Should you miss this opportunity, you might need to pay late enrollment penalties. Given that money is usually taken from your Social Security to pay for most benefits such as Medicare, you might end up having a lower Social Security benefit.

3. Medicare…and its rising premiums

Since we’re still discussing Medicare, you should also know that even if you’ve managed to apply for Medicare within the application window, your Social Security could still undergo some changes. This is mostly due to Medicare premiums. Who said retirement is easy?

Let’s do some simple math and understand the situation. In 2012, Medicare Part B was $99.90 per month. In 2020, the same service costs $144.40 for most people and a little bit more expensive for high earners.
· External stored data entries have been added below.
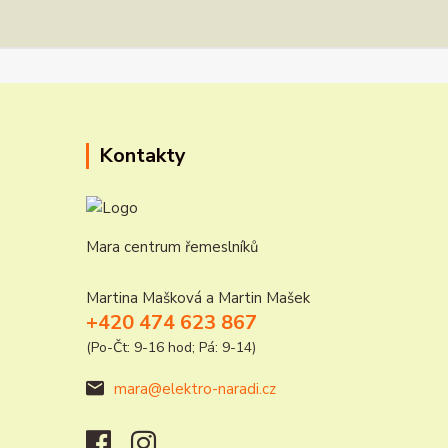
Kontakty
Mara centrum řemeslníků
Martina Mašková a Martin Mašek
+420 474 623 867
(Po-Čt: 9-16 hod; Pá: 9-14)
mara@elektro-naradi.cz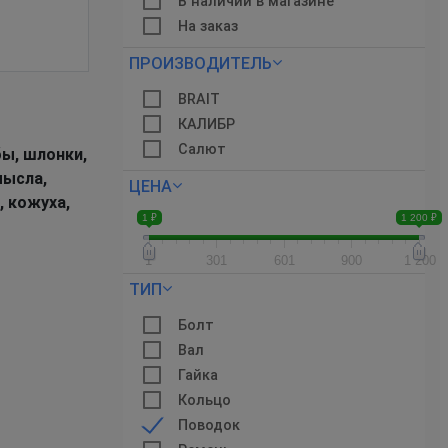
В наличии в магазине
На заказ
ПРОИЗВОДИТЕЛЬ
BRAIT
КАЛИБР
Салют
ы, шлонки,
мысла,
ЦЕНА
, кожуха,
1 ₽
1 200 ₽
1
301
601
900
1 200
ТИП
Болт
Вал
Гайка
Кольцо
Поводок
This means couples that earn $170,000 per year or more have to pay a monthly amount of up to $500.00 or even more, depending on their income.

4. Owing taxes or child support

Your Social Security is used by the government as a source to pay for a lot of taxes and services, including back taxes and child support.
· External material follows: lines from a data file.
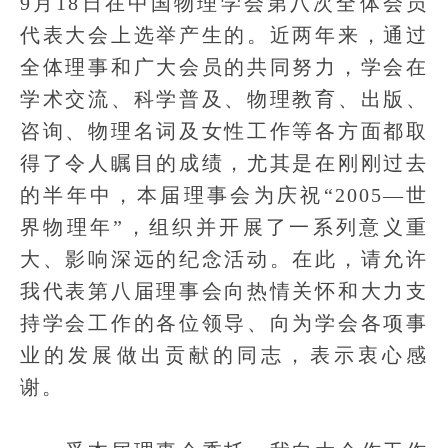
9月18日在中国物理学会第八次全体会员
代表大会上选举产生的。近两年来，通过
全体理事和广大会员的共同努力，学会在
学术交流、科学普及、物理教育、出版、
咨询、物理名词及女性工作等各方面都取
得了令人瞩目的成绩，尤其是在刚刚过去
的半年中，本届理事会为庆祝“2005—世
界物理年”，组织并开展了一系列意义重
大、影响深远的纪念活动。在此，请允许
我代表第八届理事会向热情关怀和大力支
持学会工作的各位领导、向为学会各项事
业的发展做出贡献的同志，表示衷心感
谢。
In the case of taxes, garnishments are limited to 15% of the monthly benefits while in the case of child support, your monthly benefits could take a serious hit. You might have to pay as much as 65% for this type of obligation.

5. Receiving pensions

Depending on the type of job you have, not all people are eligible for Social Security. This is especially valid if you receive some sort of pension.

Not every worker pays into the Social Security system. In certain states, public employees are not covered by Social Security due to receiving a pension. That can include employees of state and local government agencies, including school systems, colleges, and universities. In some states, they may also include police officers and firefighters. Make sure you know what your own situation is before you retire.
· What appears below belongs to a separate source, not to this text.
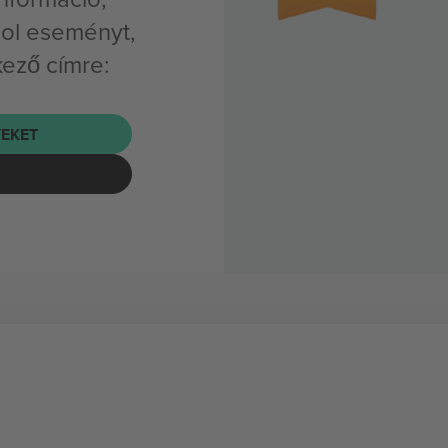
ool eseményt,
kező címre:
EKET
6. Outliving the Social Security Trust Fund

Here’s the situation that has many people worried and even panicked about Social Security.

Unfortunately, Social Security funds are not infinite. More than that, according to the 2019 Trustees Report, by 2035, the Old-Age and Survivors Insurance Trust Fund, which covers Social Security retirement benefits, as well as the Disability Insurance Trust Fund will run out of the money that’s need to fully fund the program!

The reason for the shortfall is that the working-age population cannot keep up and cover for the growing benefits of future retirees, such as the largest generation in U.S. history, namely mine, the Baby Boomers. Starting in 2035, only 75% of the Social Security benefits will be covered by employed workers, and that will last only up to 2039.

So here are the facts. Even if you are age 50 right now, and plan to retire when you are age 67 in 2037, you will be facing reduced benefits and the end of the program by the time you are age 69!

Unless legislation is passed before 2035 and more money is allocated for these benefits between now and then, SS recipients will be facing serious financial problems.

Final Thoughts

Just in case you haven’t thought about retirement decisions like when you will draw Social Security, it’s a good time to do it now. You should also be concerned about what the government is or is not doing to keep the Social Security system alive and well for you when you do need it.

If you are planning to earn and save for your retirement and think that you can do it without SS, I hope you do. But know this, almost everyone counts on SS for a big part of their retirement and even that is often not enough as it exists. It was never meant to pay for your life in retirement. But without it entirely, well, good luck is all I can say because it doesn’t bode well!

How are you planning for retirement? Are you saving now and will you need Social Security to supplement it? When will you retire and have you ever checked your SS statement to see if it is accurate?